Democratic nominee Hillary Clinton’s presidential campaign went on the offensive against FBI Director James Comey Saturday, insisting that he explain his decision to tell lawmakers that he had authorized further inquiries into her use of a private email server during her time as secretary of state.
“The more information that’s come out, the more overblown it seems,” said campaign chairman John Podesta during a conference call with reporters. “Comey has not been forthcoming with the facts.”
The FBI’s months-long investigation into Clinton’s emails has been a drag on her candidacy almost since it began last year. The campaign believed she had put it behind her in July, when Comey announced he would not be recommending that she be charged with any crime.
Republican presidential nominee Donald Trump and his allies on Capitol Hill have been blasting Comey ever since. Podesta said Republicans’ “brow-beating” of the agency in that time should have made it clear to him that they would use his letter to hurt her candidacy with just 10 days to the election.

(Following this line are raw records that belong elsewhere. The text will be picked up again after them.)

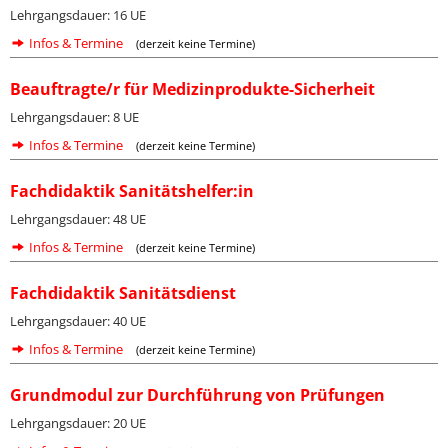
Lehrgangsdauer: 16 UE
Infos & Termine
(derzeit keine Termine)
Beauftragte/r für Medizinprodukte-Sicherheit
Lehrgangsdauer: 8 UE
Infos & Termine
(derzeit keine Termine)
Fachdidaktik Sanitätshelfer:in
Lehrgangsdauer: 48 UE
Infos & Termine
(derzeit keine Termine)
Fachdidaktik Sanitätsdienst
Lehrgangsdauer: 40 UE
Infos & Termine
(derzeit keine Termine)
Grundmodul zur Durchführung von Prüfungen
Lehrgangsdauer: 20 UE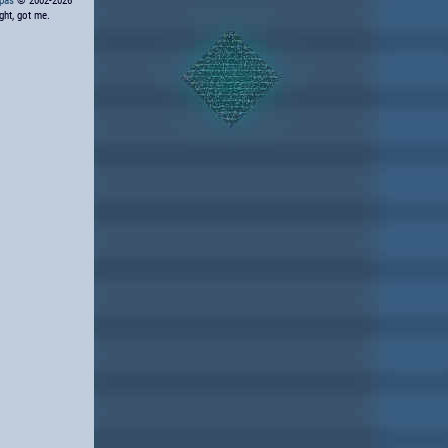
ppas
© 2002-2026
ight, got me.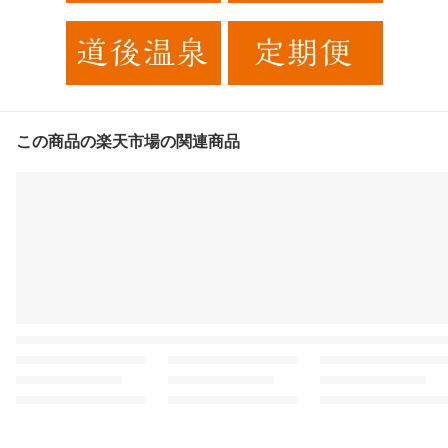
この商品の楽天市場の関連商品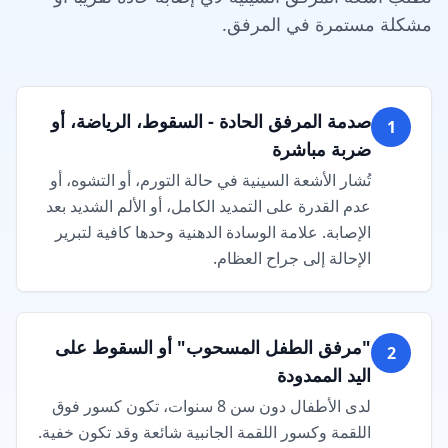
مشكلة مستمرة في المرفق.
صدمة المرفق الحادة - السقوط، الرياضة، أو
1
ضربة مباشرة
تُشار الأشعة السينية في حالة التورم، أو التشوه، أو
عدم القدرة على التمديد الكامل، أو الألم الشديد بعد
الإصابة. علامة الوسادة الدهنية وحدها كافية لتبرير
الإحالة إلى جراح العظام.
"مرفق الطفل المسحوب" أو السقوط على
2
اليد الممدودة
لدى الأطفال دون سن 8 سنوات، تكون كسور فوق
اللقمة وكسور اللقمة الجانبية شائعة وقد تكون خفية.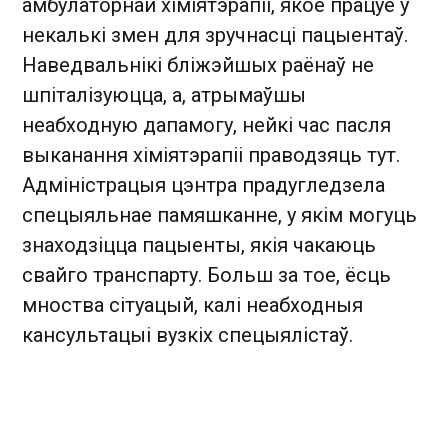
амбулаторнай хіміятэрапіі, якое працуе ў
некалькі змен для зручнасці пацыентаў.
Наведвальнікі бліжэйшых раёнаў не
шпіталізуюцца, а, атрымаўшы
неабходную дапамогу, нейкі час пасля
выканання хіміятэрапіі праводзяць тут.
Адміністрацыя цэнтра прадугледзела
спецыяльнае памяшканне, у якім могуць
знаходзіцца пацыенты, якія чакаюць
свайго транспарту. Больш за тое, ёсць
мноства сітуацый, калі неабходныя
кансультацыі вузкіх спецыялістаў.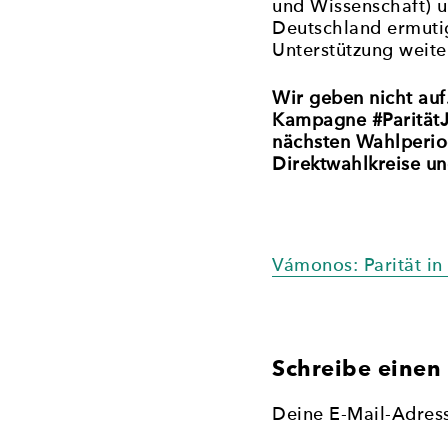
und Wissenschaft) 
Deutschland ermutig
Unterstützung weite
Wir geben nicht auf
Kampagne #ParitätJe
nächsten Wahlperio
Direktwahlkreise un
Beitragsnavi
Vámonos: Parität i
Schreibe eine
Deine E-Mail-Adresse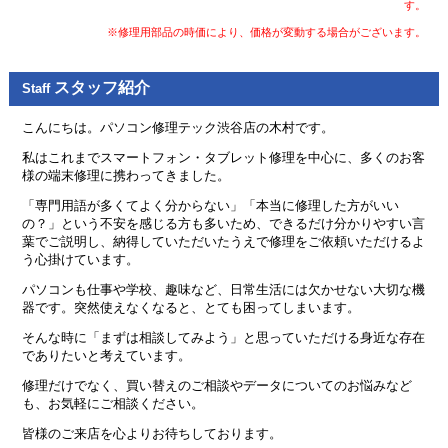
す。
※修理用部品の時価により、価格が変動する場合がございます。
スタッフ紹介
Staff
こんにちは。パソコン修理テック渋谷店の木村です。
私はこれまでスマートフォン・タブレット修理を中心に、多くのお客
様の端末修理に携わってきました。
「専門用語が多くてよく分からない」「本当に修理した方がいい
の？」という不安を感じる方も多いため、できるだけ分かりやすい言
葉でご説明し、納得していただいたうえで修理をご依頼いただけるよ
う心掛けています。
パソコンも仕事や学校、趣味など、日常生活には欠かせない大切な機
器です。突然使えなくなると、とても困ってしまいます。
そんな時に「まずは相談してみよう」と思っていただける身近な存在
でありたいと考えています。
修理だけでなく、買い替えのご相談やデータについてのお悩みなど
も、お気軽にご相談ください。
皆様のご来店を心よりお待ちしております。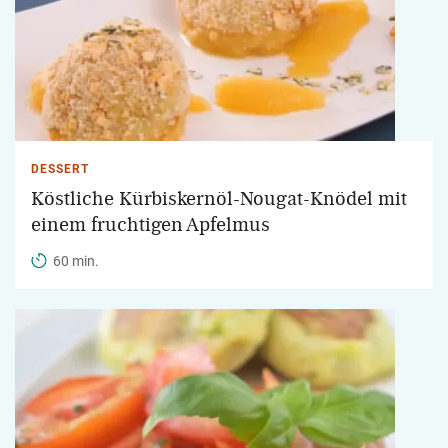
DESSERT
Köstliche Kürbiskernöl-Nougat-Knödel mit
einem fruchtigen Apfelmus
60 min.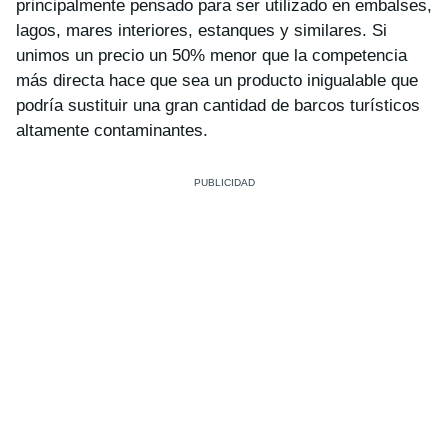
principalmente pensado para ser utilizado en embalses,
lagos, mares interiores, estanques y similares. Si
unimos un precio un 50% menor que la competencia
más directa hace que sea un producto inigualable que
podría sustituir una gran cantidad de barcos turísticos
altamente contaminantes.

Campaign manager Robby Mook criticized Comey for creating the appearance that the FBI has resumed an investigation, even though his letter suggests he does not know whether there is any basis to do so. “He owes voters the full story,” Mook said.
Comey’s three-paragraph letter said that he learned on Thursday that an unrelated investigation had turned up additional emails that could be pertinent to the Clinton email probe, and that he had authorized agents to determine whether that was the case.
Since then, several media outlets have published reports saying the “unrelated investigation” was that of former Rep. Anthony Weiner (D-N.Y.), who is accused of exchanging sexually explicit messages with a minor. He shared a laptop computer with his now-estranged wife, Huma Abedin, a top adviser to Clinton, and agents recently discovered her emails on the device, the reports said.
Podesta said Abedin had fully cooperated with the FBI and turned over everything she should have. He pointed to media reports that the emails on that laptop were likely duplicates of others that agents had already examined during the investigation.
“Hillary is not going to be distracted by all this in the final days of the election,” he said.
The campaign’s decision to aggressively turn questions on Comey suggests it realizes the potential damage the letter could inflict in the closing days, when some voters are tuning in to the election for the first time.
Mook, though, said he doubted Comey’s actions would change the minds of many voters, who had almost certainly heard enough about Clinton’s emails over the past year to form an opinion. “They’ve already factored it into their decision making,” he said.
If anything, he said, the renewed GOP attacks on Clinton based on the letter has actually energized Clinton’s supporters and activists who are turning out early voters in the key states to work even harder – “and not let Donald Trump and the Republicans who are trying to bully the FBI have their way.”